Getting Ready to Roll


Before you take your first spin this spring, consider a thorough tuneup for your bike

April 12, 2008|By ROB KASPER

On sunny spring days, I feel the urge to wheel my bicycle out of winter storage and go riding. Recently I wondered, however, if my old bike was in shape for a new season.

The answer, it turned out, was probably not. It had not had a tuneup recently. According to the big wheels of the biking world, giving your bike an annual once-over before you take it out on the road -- making sure its drivetrain, brakes, and steering systems are running smoothly -- increases the chances that you will enjoy the ride.

At this time of year, local cycle shops fill up with bikes that get seasonal surgery. Procedures range from $20 for basic work to several hundred dollars for an overhaul. Several places offer clinics where experienced technicians teach a basic course in bicycle maintenance.

Recently, I spent a morning watching Joe Hopkins, assistant store manager at REI in Timonium and avid cyclist, as he gave a bike a tuneup. Hopkins assured me that many of the procedures, such as cleaning and lubricating the chain, checking the tires and brakes, and tightening parts, could be done at home, by guys like me.

I believed him, mostly. In addition to knowing what he was doing, Hopkins possessed another advantage: He had a bike clamp. This is a device, found in many bike shops, that holds the bike in air with its wheels off the ground. When I work on a bike, I have to turn it upside down and let rest, precariously, on its seat. Usually, I push a chair up against the bike to secure it.

The bike Hopkins had in the shop was a Novara, about 10 years old. It was a road bike, he said, with 18 speeds, double chain rings and skinny tires -- a bike built for speed and distance. "It is the type of bike you will see flocks of guys riding along the roads in Greenspring Valley," Hopkins said.

The readiness procedures he was putting this bike through would, he said, hold true for any bike, whether for a kid, for a weekend plodder like me or for a racer.

The first of these steps was cleaning the chain and the sprockets. Hopkins applied a degreaser, a solution sold in most bicycle shops for about $10, to the chain. The degreaser can be applied directly to the chain and cleaned off with a rag. Hopkins, however, put his degreaser in a chain scrubber, a plastic device that bathed the chain with solvent as links of chain moved through. The degreaser Hopkins used had a citrus base and smelled a bit like lemons.

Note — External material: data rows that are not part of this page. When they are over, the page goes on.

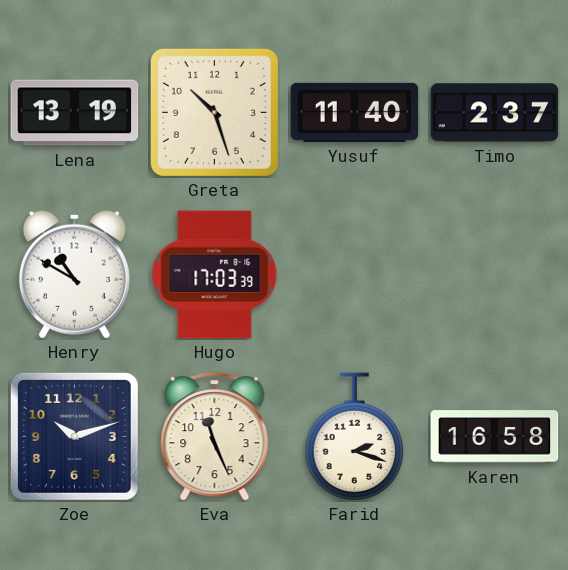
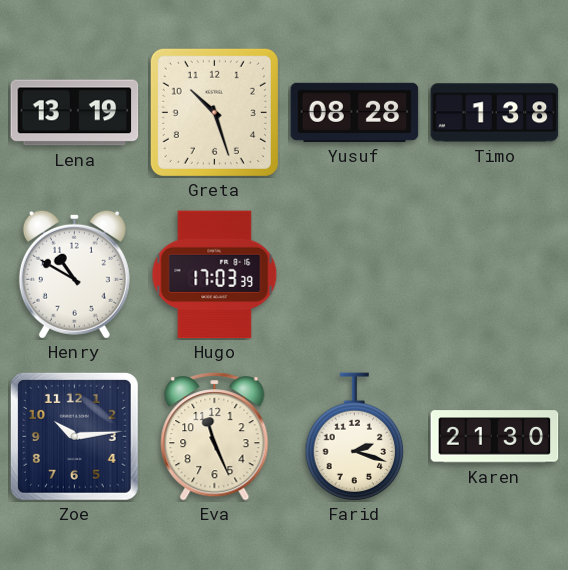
Yusuf: 11:40 -> 08:28
Timo: 2:37 -> 1:38
Zoe: 10:12 -> 10:14
Karen: 16:58 -> 21:30
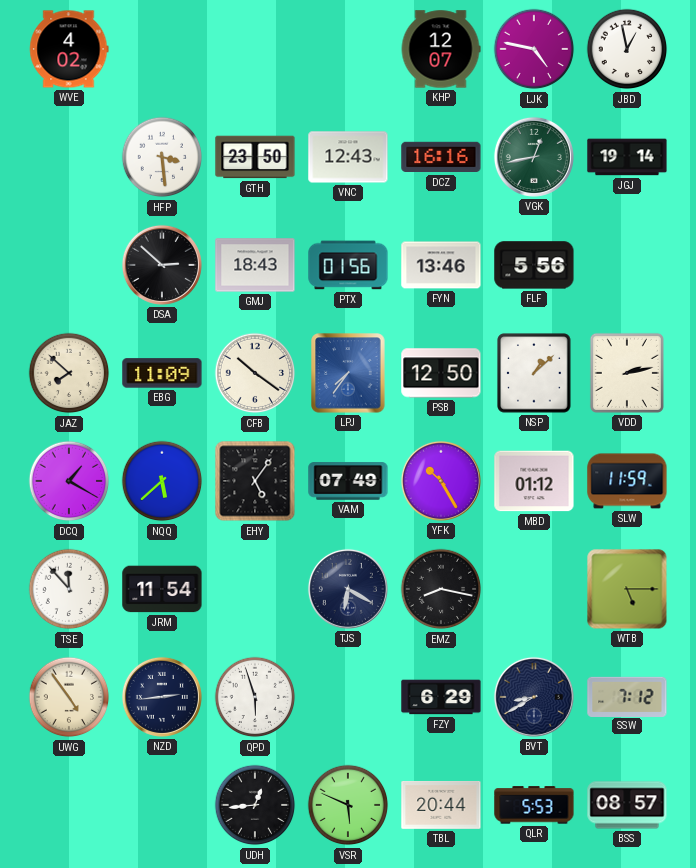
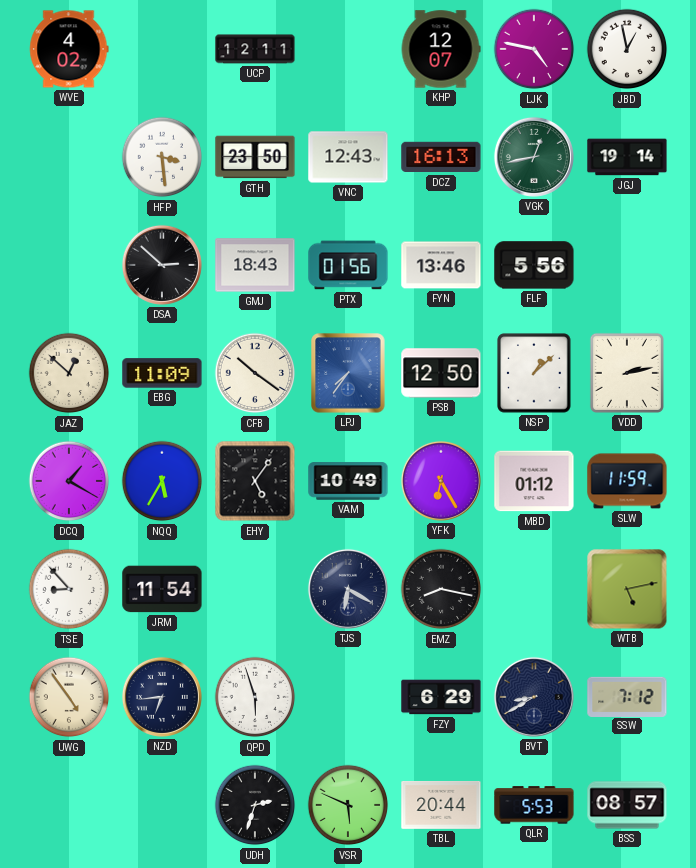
UCP: none -> 12:11
DCZ: 16:16 -> 16:13
JAZ: 7:52 -> 12:52
NQQ: 5:38 -> 5:35
VAM: 07:49 -> 10:49
YFK: 10:25 -> 6:25
TSE: 11:53 -> 8:53
WTB: 5:15 -> 5:13
NZD: 2:44 -> 6:44
UDH: 12:44 -> 2:33
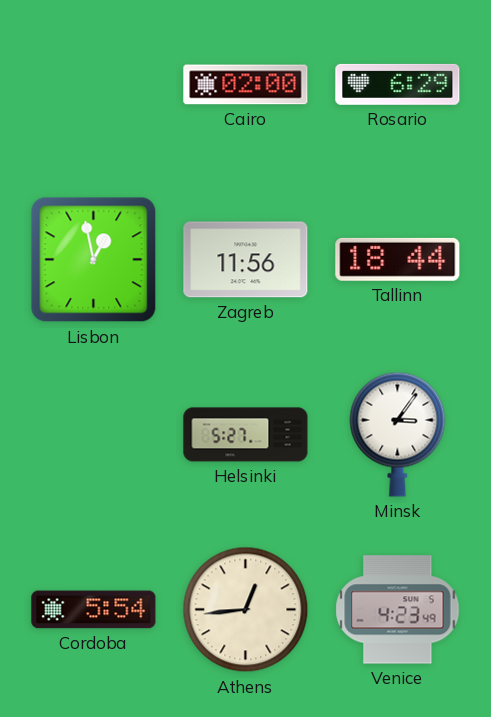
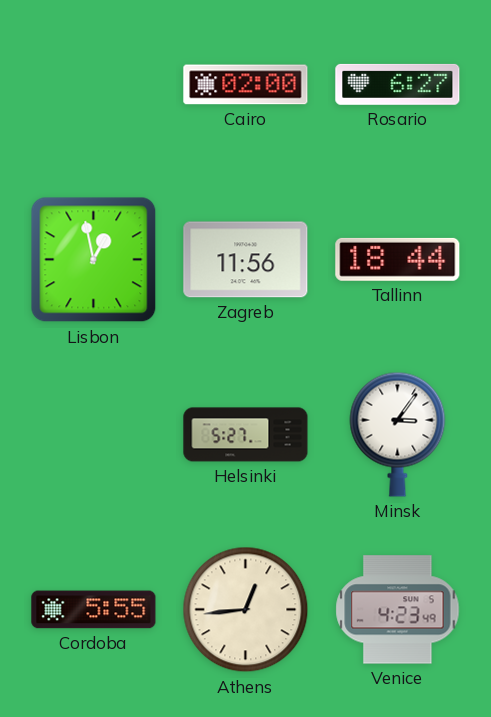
Rosario: 6:29 -> 6:27
Cordoba: 5:54 -> 5:55
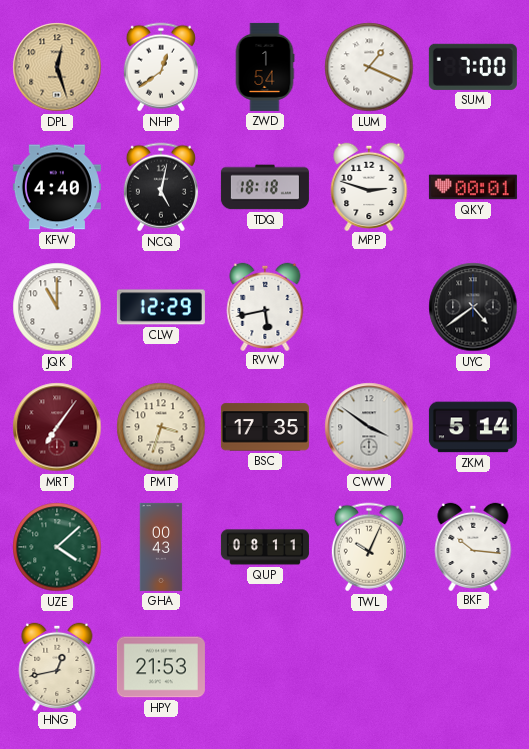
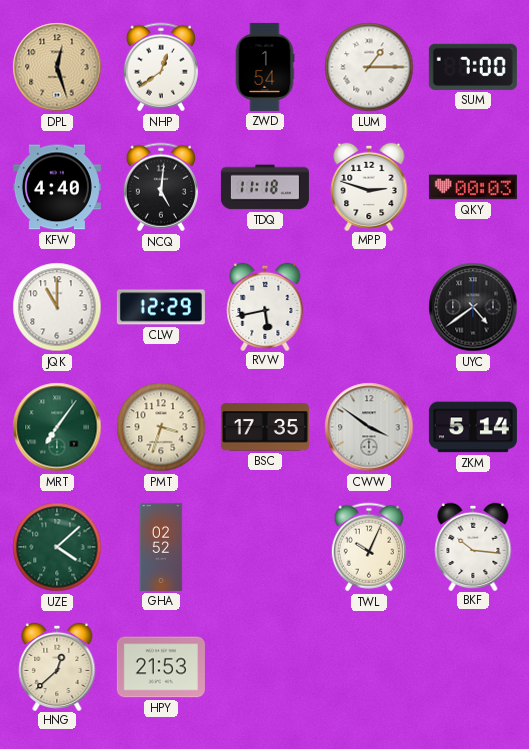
LUM: 1:19 -> 1:15
NCQ: 5:02 -> 5:01
TDQ: 18:18 -> 11:18
QKY: 00:01 -> 00:03
MRT dial: burgundy -> green
GHA: 00:43 -> 02:52
QUP: 08:11 -> none
HNG: 12:43 -> 12:38
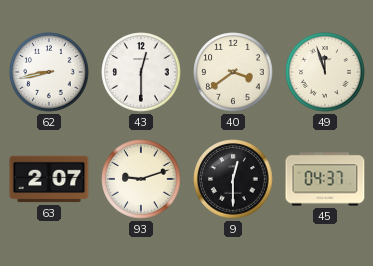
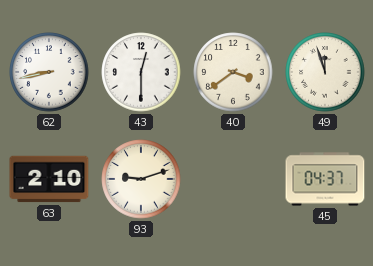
63: 2:07 -> 2:10
9: 12:30 -> none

"The idea is to loosen the dirt and grime that has accumulated on the chain and the sprockets," he said. "Dirt and grime create friction which produces wear and tear on the components ... just like dirt in your car's motor oil."

Next, he cradled the slack part of the chain with a rag and slowly turned a pedal of the bicycle. As the chain moved through the rag, the rag grew dark with grime. He repeated this procedure several times, changing the position of the rag until virtually no grime appeared on it. To clean the rear sprocket, a toothy-looking device, he used a sprocket-cleaning brush. An old toothbrush also works, he said.

When Hopkins was satisfied that he had removed all of the grime, as well as all of the degreaser, he was ready for the next step, applying fresh lubricant to the dry chain.

The key word here, Hopkins said, is "lubricant," not "oil."

"You do not use oil because it is a magnet for dirt and grime," he said. Instead, he applied a synthetic lubricant, one that had Teflon in it. Synthetic lubricants, which come in bottles and sprays, are sold in bicycle shops for about $5 to $10, he said.

Once the chain was cleaned and lubricated, Hopkins turned his attention to the gears and brakes. To check the gears, he simultaneously worked the gear shifter on the handlebars and watched as the derailleur moved the chain in and out of the series of cogs on the rear sprocket.

"You don't want any hiccups," he said. There were no problems with this bike's gears. If there were, he would have made adjustments by slightly turning the knob on the derailleur. The key here, he said, is that adjustments are extremely small. I doubted this was an adjustment I was ever going to attempt.

I had the same feeling a few moments later when Hopkins fine-tuned the brakes, turning a knob clockwise to tighten the brake's grip on the wheel rim and counterclockwise to loosen the grip. Again, Hopkins said, adjustments should be minimal. Again, I knew I probably wouldn't try to make them.

I would, however, make sure that the brakes worked. If you squeeze a brake lever and nothing happens, that means the steel brake cable that connects the lever to the brake has either come loose or needs to be replaced, Hopkins said.

Checking for loose parts was the next step. Hopkins removed the bike from the clamp. Holding the bike between his legs, he lifted it a few inches off the ground, then let it fall.

He listened for jangling sounds, an indication of a loose part. Hearing none, he picked up a multipurpose tool, sold at bike shops for $10 to $30, and set to work on the handlebars and seat.